Extracted page text data:
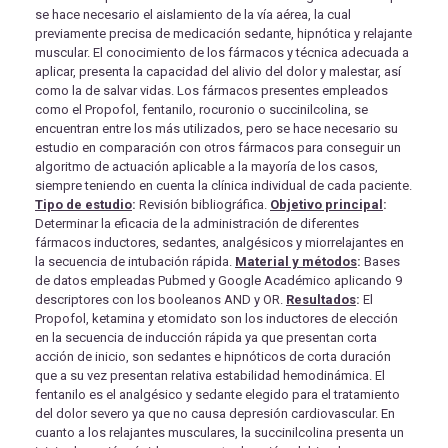
se hace necesario el aislamiento de la vía aérea, la cual
previamente precisa de medicación sedante, hipnótica y relajante
muscular. El conocimiento de los fármacos y técnica adecuada a
aplicar, presenta la capacidad del alivio del dolor y malestar, así
como la de salvar vidas. Los fármacos presentes empleados
como el Propofol, fentanilo, rocuronio o succinilcolina, se
encuentran entre los más utilizados, pero se hace necesario su
estudio en comparación con otros fármacos para conseguir un
algoritmo de actuación aplicable a la mayoría de los casos,
siempre teniendo en cuenta la clínica individual de cada paciente.
Tipo de estudio
:
Revisión bibliográfica.
Objetivo principal
:
Determinar la eficacia de la administración de diferentes
fármacos inductores, sedantes, analgésicos y miorrelajantes en
la secuencia de intubación rápida.
Material y métodos
:
Bases
de datos empleadas Pubmed y Google Académico aplicando 9
descriptores con los booleanos AND y OR.
Resultados
:
El
Propofol, ketamina y etomidato son los inductores de elección
en la secuencia de inducción rápida ya que presentan corta
acción de inicio, son sedantes e hipnóticos de corta duración
que a su vez presentan relativa estabilidad hemodinámica. El
fentanilo es el analgésico y sedante elegido para el tratamiento
del dolor severo ya que no causa depresión cardiovascular. En
cuanto a los relajantes musculares, la succinilcolina presenta un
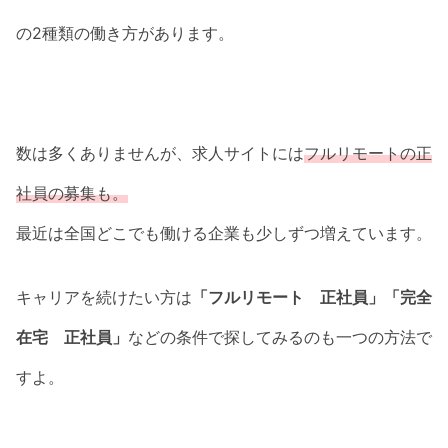
の2種類の働き方があります。
数は多くありませんが、求人サイトには
フルリモートの正
社員の募集も。
最近は全国どこでも働ける企業も少しずつ増えています。
キャリアを続けたい方は
「フルリモート 正社員」「完全
在宅 正社員」
などの条件で探してみるのも一つの方法で
すよ。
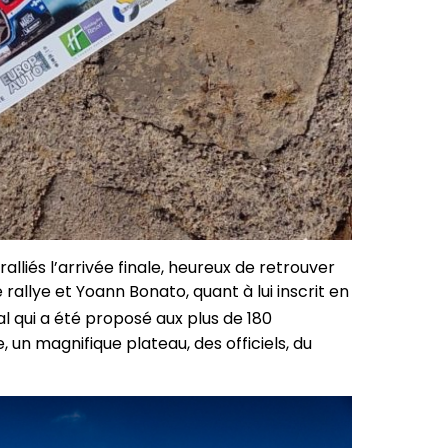
ralliés l’arrivée finale, heureux de retrouver
rallye et Yoann Bonato, quant à lui inscrit en
l qui a été proposé aux plus de 180
n magnifique plateau, des officiels, du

- **TASK DIRECTIONS**:
Which of the lines above include the string "necesario"? Pick them out and copy them.

- **ANSWER AREA**:
se hace necesario el aislamiento de la vía aérea, la cual
encuentran entre los más utilizados, pero se hace necesario su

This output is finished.